The post argues that while on average 1 in 10 Londoners are on a council housing waiting list, there are vast differences per borough. While the borough with the lowest % of people on the waiting list only counts 3.1% of it’s inhabitants, the highest climbs up to 43.6%! Why is there such a difference? Time to feed some additional data into the BigML engine and generate some predictive models to predict the percentage of people on the waiting list.
First I added data on housing tenure to the waiting list data. It shows what percentage of housing is rented out by the council, percent outright owned, percent owned through mortgage, etc. Here the first surprise struck me. Boroughs that have less than 24% of their housing in council housing have a moderate waiting list overall (5-10%). While the area’s that rent out a relatively larger portion of council housing have a high number of people on their waiting list. I would expect lower supply to lead to higher demand and therefor relatively more people on the waiting list. But the data points the opposite way. (Here’s a link to the first interactive model.)
Let’s throw some more data at it. I found a profile per borough, containing a variety of demographic and geographic data. Out of the 60+ features that this profile has, the most discerning one for predicting the waiting list percentage is: The percentage of area that is Greenspace! Again, the outcomes are counterintuitive. If the Greenspace percentage is larger than 25%, the waiting lists are smaller and vice versa. Personally, I would expect that a nice, green living area attracts more potential renters and would therefore lead to larger waiting lists. (Here’s a link to the second model.)
In the branch that predicts high values, the next node is determined by the % of people from BAME groups (Black, Asian and Minority Ethnic groups). If that value is less than 41.75% the percentage of inhabitants on the waiting list for council housing is ‘high’ (10-15% of the population). If the value is higher than 41,75% the waiting list percentage is ‘very high’ (15-20% of the population).
On the other side of the tree, the next step is to determine the job density (Number of jobs/available work force). If the job density is lower than 0.52, the percentage of inhabitants on the waiting list for council housing is high (10-15%). If the job density is higher, the waiting list values drop to moderate (5-10%).
Because there are only 31 boroughs, going deeper down the tree is a bit treacherous because it leads to individual cases rather than an overall picture.

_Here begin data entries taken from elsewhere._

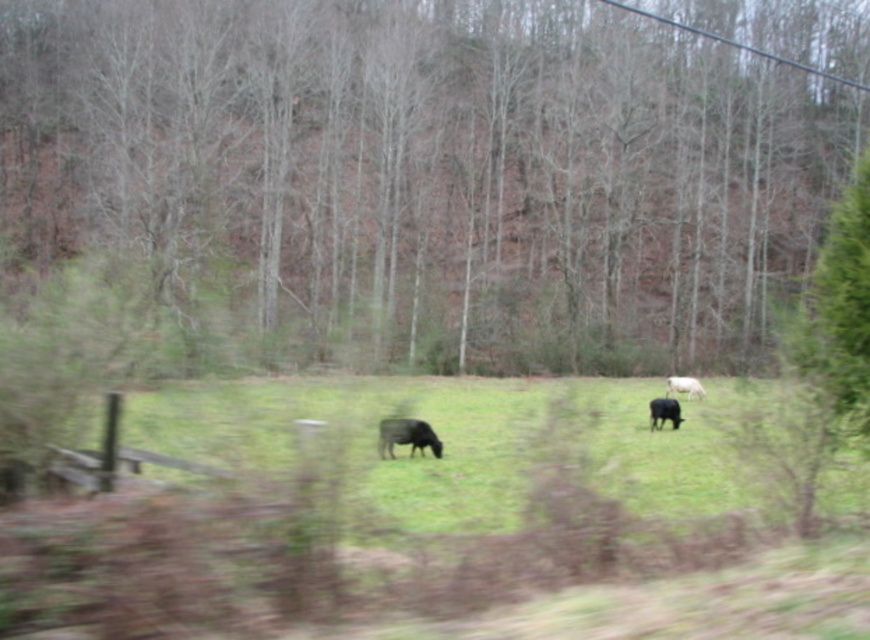 Question: Estimate the real-world distances between objects in this image. Which object is farther from the black wire at upper right?

Choices:
 (A) black matte cow at center
 (B) black glossy cow at center
 (C) brown bark tree at center

Answer: (A)

Question: Estimate the real-world distances between objects in this image. Which object is farther from the black wire at upper right?

Choices:
 (A) black glossy cow at center
 (B) brown bark tree at center
 (C) black matte cow at center

Answer: (C)

Question: Among these objects, which one is nearest to the camera?

Choices:
 (A) white woolly sheep at right
 (B) black glossy cow at center
 (C) black matte cow at center

Answer: (C)

Question: Can you confirm if black glossy cow at center is positioned below white woolly sheep at right?

Choices:
 (A) no
 (B) yes

Answer: (B)

Question: Considering the relative positions of black matte cow at center and black wire at upper right in the image provided, where is black matte cow at center located with respect to black wire at upper right?

Choices:
 (A) below
 (B) above

Answer: (A)

Question: Does black wire at upper right have a larger size compared to white woolly sheep at right?

Choices:
 (A) no
 (B) yes

Answer: (B)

So what picture does this paint? This shows that area’s that have a lot of council housing are popular amongst the people applying for that type of housing. Specifically, a high presence of minorities leads to higher waiting lists, suggesting that ‘birds of a feather flock together’. The lower percentage waiting lists can be found in greener areas that have less council houses available. Greenspace, job density and percentage of people form BAME groups are the most important features of a borough’s profile to determine % people on the waiting list for council housing.
This analysis certainly doesn’t answer all questions but it does shed a different light on London’s council housing issues.